HOUSE BILL 73 – RELATING TO RESIDENTIAL PROPERTIES (EFFECTIVE JULY 1, 2013)
Phase II Firefighters’ Service
Phase II Firefighters’ Service upgrades on an elevator are postponed until the elevator is replaced or requires major modification.
HB 73 revises Section 718.111 to clarify that a condominium association’s obligation to repair items it insures is limited to “insurable events.”
HB 73 revises Section 718.111, Section 720.303 and Section 719.104 to require that associations permit a member or his or her authorized representative to use a portable device to make an electronic copy of official records in lieu of providing the member a copy of the official record and prohibits the association from charging for use of a portable device. HB 73 also revises Section 718.111 and Section 720.303 to permit a condominium association and homeowners’ association to print and distribute to owners a directory containing the name, unit address and telephone number of each owner. However, an owner may exclude his or her telephone number from the directory by directing such written request to the association.
In addition, Section 720.303 was revised to provide that personnel records of management company employees are not accessible for inspection and copying by owners. However, owners in a homeowners’ association can inspect and copy written employment agreements with a management company and any budgetary or financial records that indicate compensation paid to a management company employee.
HB 73 revises Section 718.111 and Section 720.303 with respect to financial reporting requirements. The financial thresholds for a compiled financial statement are now at least $150,000 in total annual revenue, but less than $300,000 (previously $100,000/$200,000). The reviewed financial statement requirement is now at least $300,000 in total annual revenue, but less than $500,000 (previously $200,000/$400,000). The audited financial statement requirement now applies to an association with total annual revenue of $500,000 or more (previously $400,000). An association with total annual revenue of less than $150,000 can prepare a report of cash receipts and expenditures (previously $100,000). An association that operates fewer than 50 units can prepare a cash receipts/expenditures report, regardless of total annual revenue (previously 75 units for condominium associations).

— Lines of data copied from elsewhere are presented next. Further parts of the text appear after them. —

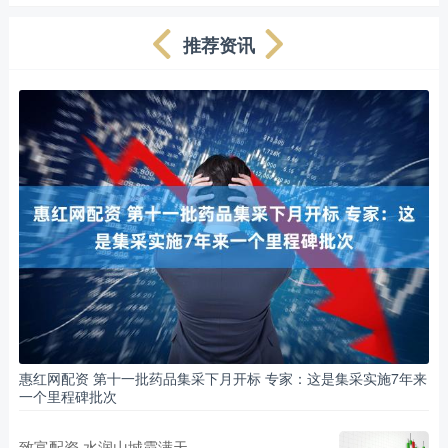
推荐资讯
惠红网配资 第十一批药品集采下月开标 专家：这是集采实施7年来
一个里程碑批次
致富配资 水润山城霞满天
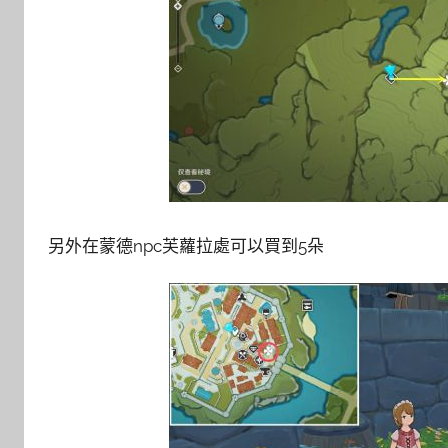
另外在蒙德npc芙蘿拉處可以買到5朵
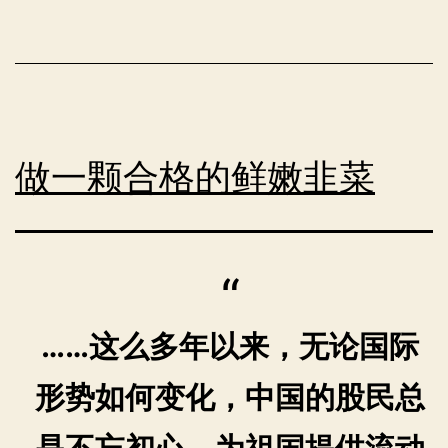
统
使
用
KVM+CloudInit
创
做一颗合格的鲜嫩韭菜
建
虚
拟
机
……这么多年以来，无论国际
形势如何变化，中国的股民总
是不忘初心，为祖国提供流动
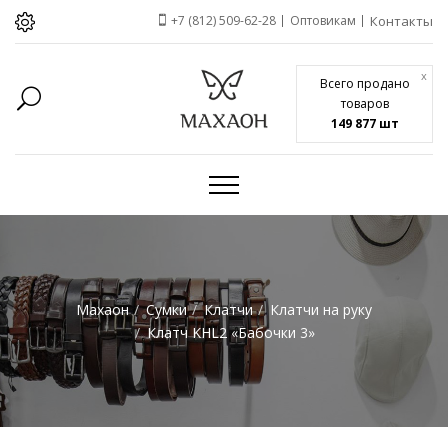
+7 (812) 509-62-28
Оптовикам
Контакты
x
Всего продано
товаров
149 877 шт
Махаон
Сумки
Клатчи
Клатчи на руку
Клатч KHL2 «Бабочки 3»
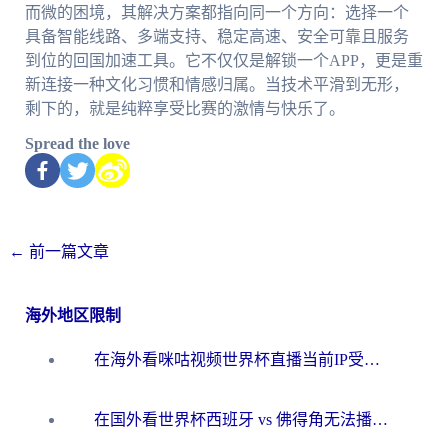
而微的困境，其解决方案都指向同一个方向：选择一个
具备智能线路、多端支持、稳定高速、安全可靠且服务
到位的回国加速工具。它不仅仅是解锁一个APP，更是重
新连接一种文化习惯和情感归属。当技术平滑到无形，
剩下的，就是纯粹享受比赛的激情与快乐了。
Spread the love
←
前一篇文章
海外地区限制
在海外看咪咕视频世界杯直播当前IP受限制？这篇指南帮你搞定所有体育赛事观看难题
在国外看世界杯西班牙 vs 佛得角无法播放？这篇指南帮你解锁所有中文体育直播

HB 73 revises Section 718.112 to permit staggered terms for directors if such provision is contained in the articles of incorporation (in addition to the bylaws). The prohibition on the use of a proxy in the election of directors is no longer applicable to a timeshare condominium association.

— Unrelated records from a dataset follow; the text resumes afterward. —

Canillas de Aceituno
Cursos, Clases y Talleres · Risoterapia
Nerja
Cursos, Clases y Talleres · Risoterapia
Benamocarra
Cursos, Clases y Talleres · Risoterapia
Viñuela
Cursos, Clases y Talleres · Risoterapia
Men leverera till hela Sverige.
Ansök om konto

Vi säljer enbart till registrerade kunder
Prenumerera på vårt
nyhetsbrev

Any challenge to the election process in a condominium or homeowners’ association must be commenced within 60 days after the election results are announced. In a condominium association, a director’s written certification or educational certificate must be kept as part of the association’s official records for five years after the election, or the duration of the director’s uninterrupted tenure, whichever is longer.
A director in a condominium or homeowners’ association who has been recalled may file a petition with the Division of Florida Condominiums challenging the validity of the recall. The petition must be filed within 60 days after the recall is deemed certified. The Division may not accept any recall petition when there are 60 or fewer days until the scheduled reelection of the director the members seek to recall, or when 60 of fewer days have elapsed since the election of the director sought to be recalled.
Code-compliant doors and other types of hurricane protection are now treated the same as hurricane shutters, windows and impact glass for purposes of Sections 718.113 and 718.115.
The deadline by which all phases must be added to a condominium can be extended past seven years — see discussion in Senate Bill 120 below.
Revisions Specific to Cooperatives
Section 719.104 has been substantially revised with respect to official records to make it consistent with Section 718.111. Section 719.1055 was also revised to make it easier for a cooperative association to amend cooperative documents with or without the consent of mortgage holders. Section 719.106 was amended to permit the board and committees to meet to discuss personnel matters without owners present. Nevertheless, a notice of the meeting must be posted. Essentially, the notice must state the purpose of the private meeting, but inform the members that they are not invited!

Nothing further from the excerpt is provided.